> **EXERCISE REQUIREMENTS**
Filter these entries so that only lines with the word "parametry" remain.

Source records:
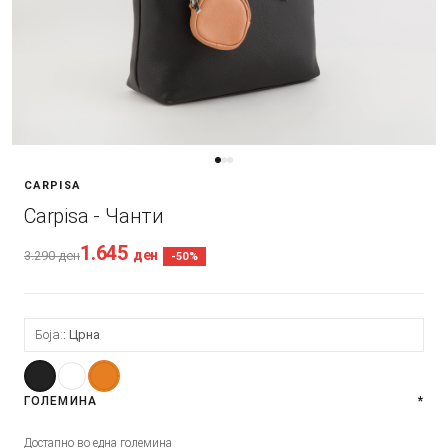
CARPISA
Carpisa - Чанти
1.645
ден
3.290
ден
-50%
Боја:
Црна
ГОЛЕМИНА
*
Достапно во една големина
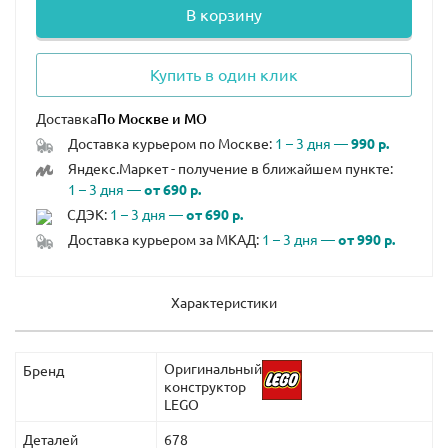
В корзину
Купить в один клик
Доставка
Доставка курьером по Москве:
1 – 3 дня —
990 р.
Яндекс.Маркет - получение в ближайшем пункте:
1 – 3 дня —
от 690 р.
СДЭК:
1 – 3 дня —
от 690 р.
Доставка курьером за МКАД:
1 – 3 дня —
от 990 р.
Характеристики
Оригинальный
Бренд
конструктор
LEGO
Деталей
678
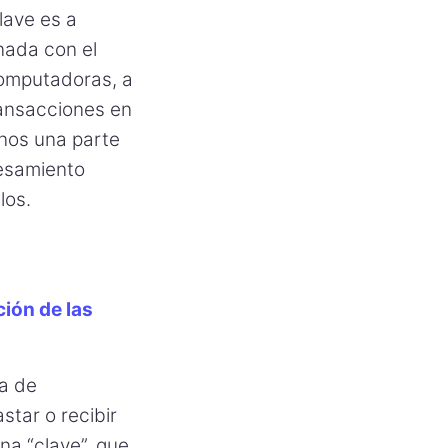
lave es a
onada con el
computadoras, a
ransacciones en
enos una parte
cesamiento
los.
ión de las
ra de
tar o recibir
na “clave”, que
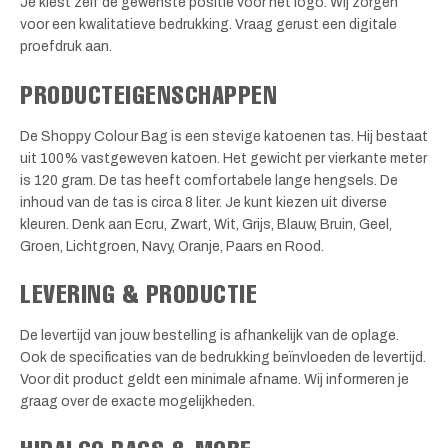
Je kiest zelf de gewenste positie voor het logo. Wij zorgen
voor een kwalitatieve bedrukking. Vraag gerust een digitale
proefdruk aan.
PRODUCTEIGENSCHAPPEN
De Shoppy Colour Bag is een stevige katoenen tas. Hij bestaat
uit 100% vastgeweven katoen. Het gewicht per vierkante meter
is 120 gram. De tas heeft comfortabele lange hengsels. De
inhoud van de tas is circa 8 liter. Je kunt kiezen uit diverse
kleuren. Denk aan Ecru, Zwart, Wit, Grijs, Blauw, Bruin, Geel,
Groen, Lichtgroen, Navy, Oranje, Paars en Rood.
LEVERING & PRODUCTIE
De levertijd van jouw bestelling is afhankelijk van de oplage.
Ook de specificaties van de bedrukking beïnvloeden de levertijd.
Voor dit product geldt een minimale afname. Wij informeren je
graag over de exacte mogelijkheden.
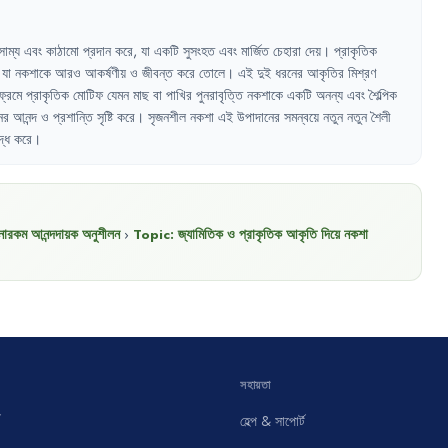
সাম্য
এবং
কাঠামো
প্রদান
করে
,
যা
একটি
সুসংহত
এবং
মার্জিত
চেহারা
দেয়
।
প্রাকৃতিক
যা
নকশাকে
আরও
আকর্ষণীয়
ও
জীবন্ত
করে
তোলে
।
এই
দুই
ধরনের
আকৃতির
মিশ্রণ
্রেমে
প্রাকৃতিক
মোটিফ
যেমন
মাছ
বা
পাখির
পুনরাবৃত্তি
নকশাকে
একটি
অনন্য
এবং
শৈল্পিক
ের
আনন্দ
ও
প্রশান্তি
সৃষ্টি
করে
।
সৃজনশীল
নকশা
এই
উপাদানের
সমন্বয়ে
নতুন
নতুন
শৈলী
দ্ধ
করে
।
নারকম আনন্দদায়ক অনুশীলন
›
Topic:
জ্যামিতিক ও প্রাকৃতিক আকৃতি দিয়ে নকশা
সহায়তা
হেল্প & সাপোর্ট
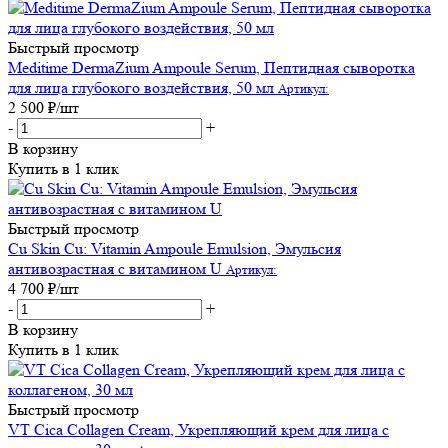
Быстрый просмотр
Meditime DermaZium Ampoule Serum, Пептидная сыворотка
для лица глубокого воздействия, 50 мл
Артикул:
2 500
₽
/шт
-
+
В корзину
Купить в 1 клик
Быстрый просмотр
Cu Skin Cu: Vitamin Ampoule Emulsion, Эмульсия
антивозрастная с витамином U
Артикул:
4 700
₽
/шт
-
+
В корзину
Купить в 1 клик
Быстрый просмотр
VT Cica Collagen Cream, Укрепляющий крем для лица с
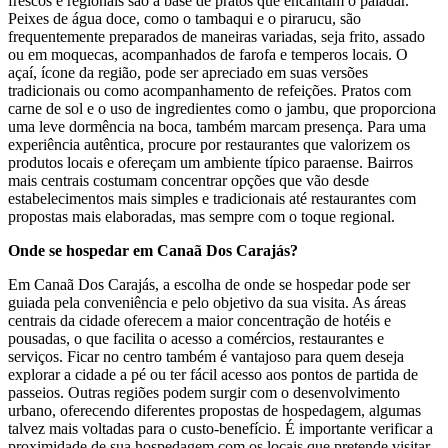
frescos e regionais são a base de pratos que encantam o paladar.
Peixes de água doce, como o tambaqui e o pirarucu, são
frequentemente preparados de maneiras variadas, seja frito, assado
ou em moquecas, acompanhados de farofa e temperos locais. O
açaí, ícone da região, pode ser apreciado em suas versões
tradicionais ou como acompanhamento de refeições. Pratos com
carne de sol e o uso de ingredientes como o jambu, que proporciona
uma leve dormência na boca, também marcam presença. Para uma
experiência autêntica, procure por restaurantes que valorizem os
produtos locais e ofereçam um ambiente típico paraense. Bairros
mais centrais costumam concentrar opções que vão desde
estabelecimentos mais simples e tradicionais até restaurantes com
propostas mais elaboradas, mas sempre com o toque regional.
Onde se hospedar em Canaã Dos Carajás?
Em Canaã Dos Carajás, a escolha de onde se hospedar pode ser
guiada pela conveniência e pelo objetivo da sua visita. As áreas
centrais da cidade oferecem a maior concentração de hotéis e
pousadas, o que facilita o acesso a comércios, restaurantes e
serviços. Ficar no centro também é vantajoso para quem deseja
explorar a cidade a pé ou ter fácil acesso aos pontos de partida de
passeios. Outras regiões podem surgir com o desenvolvimento
urbano, oferecendo diferentes propostas de hospedagem, algumas
talvez mais voltadas para o custo-benefício. É importante verificar a
proximidade de sua hospedagem com os locais que pretende visitar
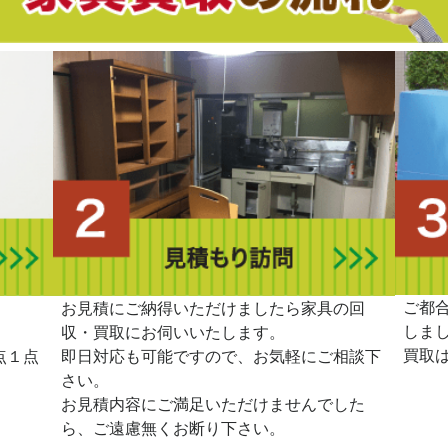
ご都
。
お見積にご納得いただけましたら家具の回
しま
収・買取にお伺いいたします。
買取
点１点
即日対応も可能ですので、お気軽にご相談下
さい。
お見積内容にご満足いただけませんでした
ら、ご遠慮無くお断り下さい。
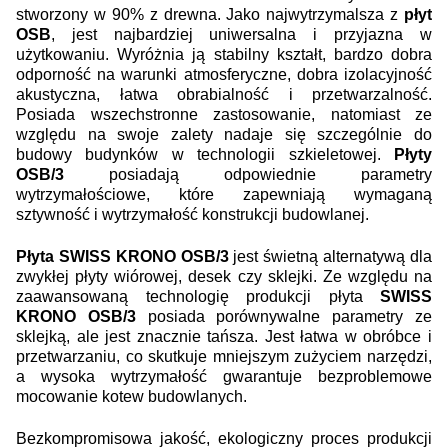
stworzony w 90% z drewna. Jako najwytrzymalsza z
płyt
OSB
, jest najbardziej uniwersalna i przyjazna w
użytkowaniu. Wyróżnia ją stabilny kształt, bardzo dobra
odporność na warunki atmosferyczne, dobra izolacyjność
akustyczna, łatwa obrabialność i przetwarzalność.
Posiada wszechstronne zastosowanie, natomiast ze
względu na swoje zalety nadaje się szczególnie do
budowy budynków w technologii szkieletowej.
Płyty
OSB/3
posiadają odpowiednie parametry
wytrzymałościowe, które zapewniają wymaganą
sztywność i wytrzymałość konstrukcji budowlanej.
Płyta SWISS KRONO OSB/3
jest świetną alternatywą dla
zwykłej płyty wiórowej, desek czy sklejki. Ze względu na
zaawansowaną technologię produkcji płyta
SWISS
KRONO OSB/3
posiada porównywalne parametry ze
sklejką, ale jest znacznie tańsza. Jest łatwa w obróbce i
przetwarzaniu, co skutkuje mniejszym zużyciem narzędzi,
a wysoka wytrzymałość gwarantuje bezproblemowe
mocowanie kotew budowlanych.
Bezkompromisowa jakość, ekologiczny proces produkcji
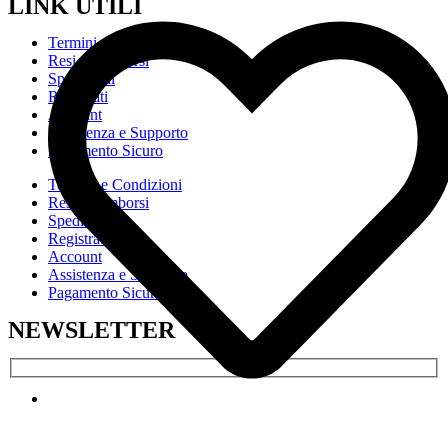
LINK UTILI
Termini e Condizioni
Resi e Rimborsi
Spedizioni
Registrati
Account
Assistenza e Supporto
Pagamento Sicuro
Termini e Condizioni
Resi e Rimborsi
Spedizioni
Registrati
Account
Assistenza e Supporto
Pagamento Sicuro
NEWSLETTER
NOME*
EMAIL*
IT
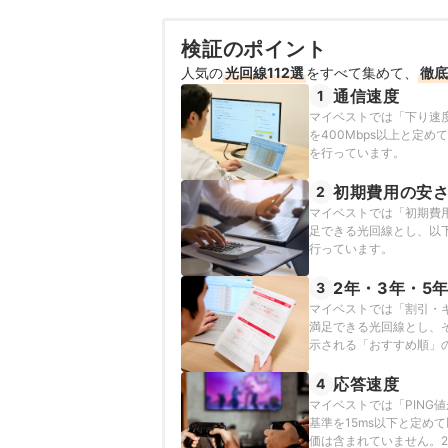
検証のポイント
人気の
光回線112選
をすべて集めて、
徹底
通信速度
1
マイベストでは「下り速
を400Mbps以上と定
を行っています。
初期費用の安
2
マイベストでは「初期費
足できる光回線とし、以下
行っています。
2年・3年・5
3
マイベストでは「割引・
満足できる光回線とし、
示される「おすすめ順」
で作成しています。202
込み時期によって異なり
応答速度
4
マイベストでは「PIN
基準を15ms以下と定
価は含まれていません。2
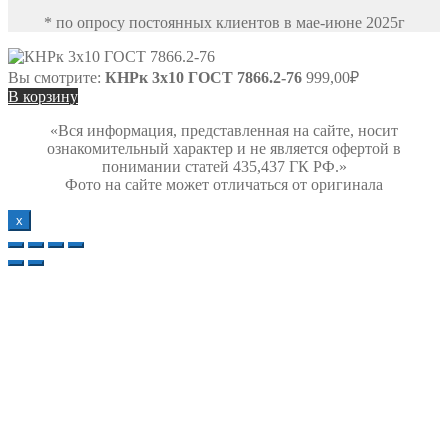
* по опросу постоянных клиентов в мае-июне 2025г
Вы смотрите:
КНРк 3х10 ГОСТ 7866.2-76
999,00
₽
В корзину
«Вся информация, представленная на сайте, носит
ознакомительный характер и не является офертой в
понимании статей 435,437 ГК РФ.»
Фото на сайте может отличаться от оригинала
х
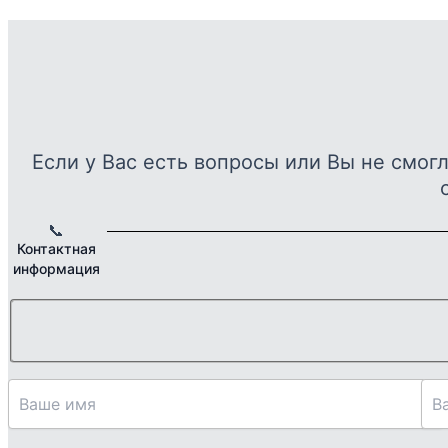
–
неско
18089 ₽
вариа
Опци
можн
выбра
на
Если у Вас есть вопросы или Вы не смог
стран
товар
📞
Контактная
информация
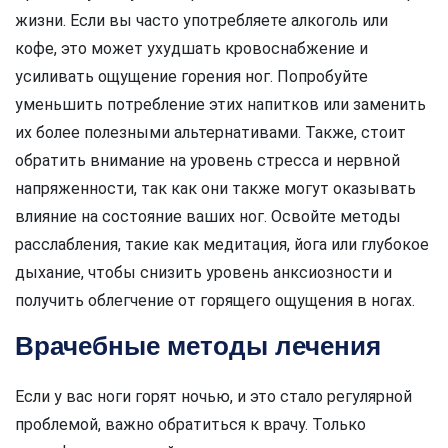
жизни. Если вы часто употребляете алкоголь или
кофе, это может ухудшать кровоснабжение и
усиливать ощущение горения ног. Попробуйте
уменьшить потребление этих напитков или заменить
их более полезными альтернативами. Также, стоит
обратить внимание на уровень стресса и нервной
напряженности, так как они также могут оказывать
влияние на состояние ваших ног. Освойте методы
расслабления, такие как медитация, йога или глубокое
дыхание, чтобы снизить уровень анксиозности и
получить облегчение от горящего ощущения в ногах.
Врачебные методы лечения
Если у вас ноги горят ночью, и это стало регулярной
проблемой, важно обратиться к врачу. Только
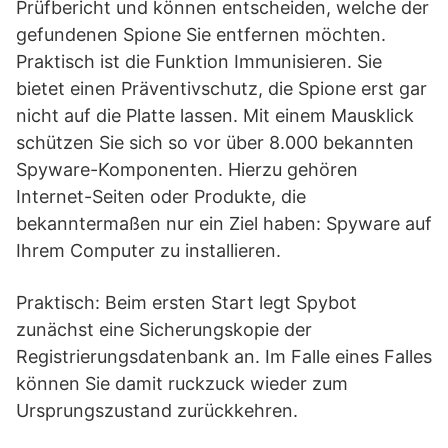
Prüfbericht und können entscheiden, welche der
gefundenen Spione Sie entfernen möchten.
Praktisch ist die Funktion Immunisieren. Sie
bietet einen Präventivschutz, die Spione erst gar
nicht auf die Platte lassen. Mit einem Mausklick
schützen Sie sich so vor über 8.000 bekannten
Spyware-Komponenten. Hierzu gehören
Internet-Seiten oder Produkte, die
bekanntermaßen nur ein Ziel haben: Spyware auf
Ihrem Computer zu installieren.
Praktisch: Beim ersten Start legt Spybot
zunächst eine Sicherungskopie der
Registrierungsdatenbank an. Im Falle eines Falles
können Sie damit ruckzuck wieder zum
Ursprungszustand zurückkehren.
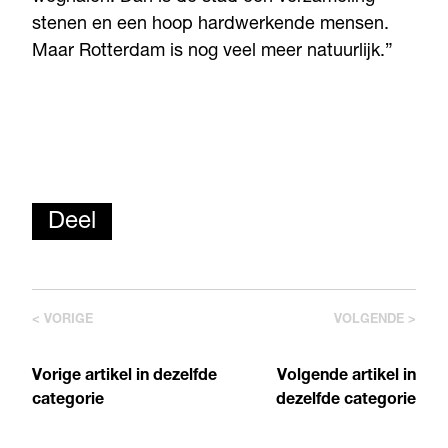
stenen en een hoop hardwerkende mensen.
Maar Rotterdam is nog veel meer natuurlijk.”
Deel
< VORIGE
VOLGENDE >
Vorige artikel in dezelfde
Volgende artikel in
categorie
dezelfde categorie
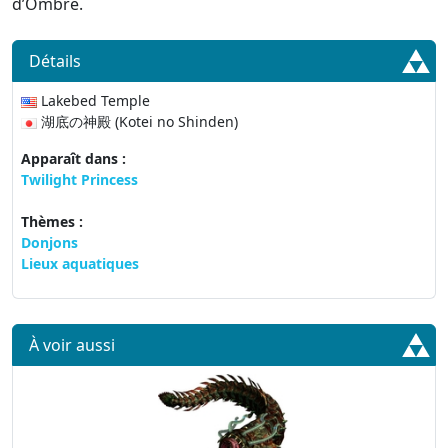
d’Ombre.
Détails
Lakebed Temple
湖底の神殿 (Kotei no Shinden)
Apparaît dans :
Twilight Princess
Thèmes :
Donjons
Lieux aquatiques
À voir aussi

> **REPLY TO THE TASK**
posiadają odpowiednie parametry
posiada porównywalne parametry ze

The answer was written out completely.